Considering data from in vitro and in vivo studies, cannabidiol (CBD) seems to be a promising candidate for the treatment of both somatic and psychiatric disorders. The aim of this review was to collect dose(s), dosage schemes, efficacy and safety reports of CBD use in adults from clinical studies. A systematic search was performed in PubMed, Embase and Cochrane library for articles published in English between January 1, 2000 and October 25, 2019. The search terms used were related to cannabis and CBD in adults. We identified 25 studies (927 patients; 538 men and 389 women), of which 22 studies were controlled clinical trials (833 patients) and three were observational designs (94 patients) from five countries. Formulations, dose and dosage schemes varied significantly between studies. Varying effects were identified from the randomized controlled trials (RCTs), more apparent effects from non-RCTs and minor safety issues in general.

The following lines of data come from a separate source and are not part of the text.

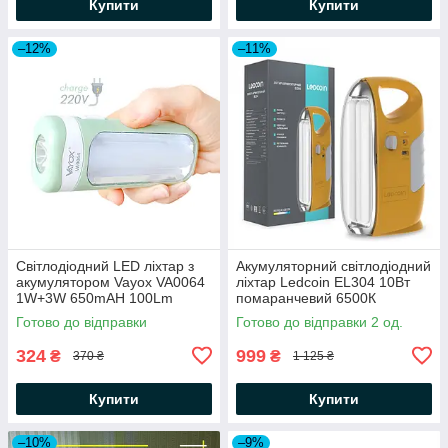
Купити
Купити
–12%
–11%
Світлодіодний LED ліхтар з
Акумуляторний світлодіодний
акумулятором Vayox VA0064
ліхтар Ledcoin EL304 10Вт
1W+3W 650mAH 100Lm
помаранчевий 6500К
6000K зелений
3х1800мАг USB (переносний
Готово до відправки
Готово до відправки 2 од.
світильник) 165х75х285мм
324
999
₴
₴
370 ₴
1 125 ₴
Купити
Купити
–10%
–9%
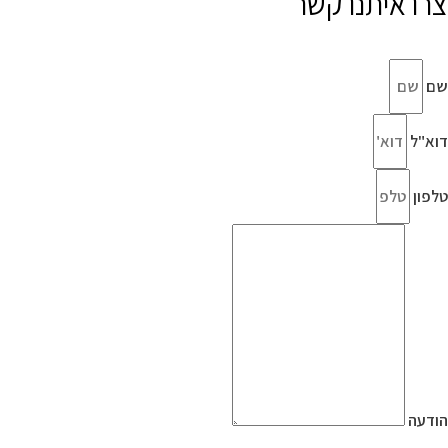
צרו איתנו קשר
שם
דוא"ל
טלפון
הודעה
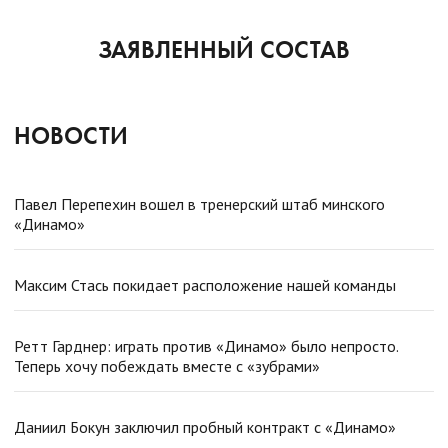
ЗАЯВЛЕННЫЙ СОСТАВ
НОВОСТИ
Павел Перепехин вошел в тренерский штаб минского
«Динамо»
Максим Стась покидает расположение нашей команды
Ретт Гарднер: играть против «Динамо» было непросто.
Теперь хочу побеждать вместе с «зубрами»
Даниил Бокун заключил пробный контракт с «Динамо»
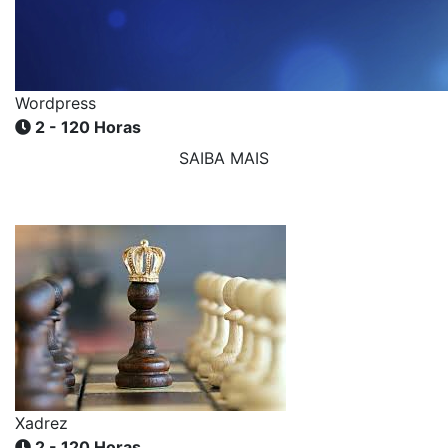
Wordpress
2 - 120 Horas
SAIBA MAIS
Xadrez
2 - 120 Horas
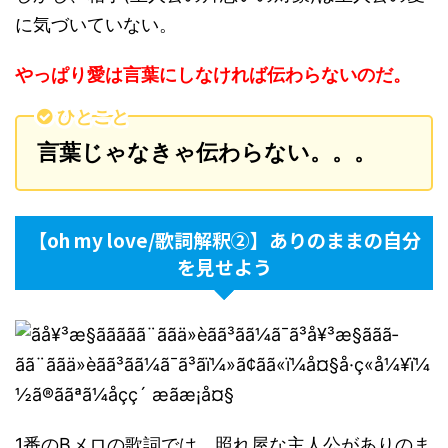
に気づいていない。
やっぱり愛は言葉にしなければ伝わらないのだ。
ひとこと
言葉じゃなきゃ伝わらない。。。
【oh my love/歌詞解釈②】ありのままの自分
を見せよう
1番のBメロの歌詞では、照れ屋な主人公がありのま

From the controlled trials, we identified anxiolytic effects with acute CBD administration, and therapeutic effects for social anxiety disorder, psychotic disorder and substance use disorders. In general, studies were heterogeneous and showed substantial risks of bias. Although promising results have been identified, considerable variation in dosage schemes and route of administration were employed across studies. There was evidence to support single dose positive effect on social anxiety disorder, short medium-term effects on symptomatic improvement in schizophrenia and lack of effect in the short medium-term on cognitive functioning in psychotic disorders. Overall, the administration was well tolerated with mild side effects.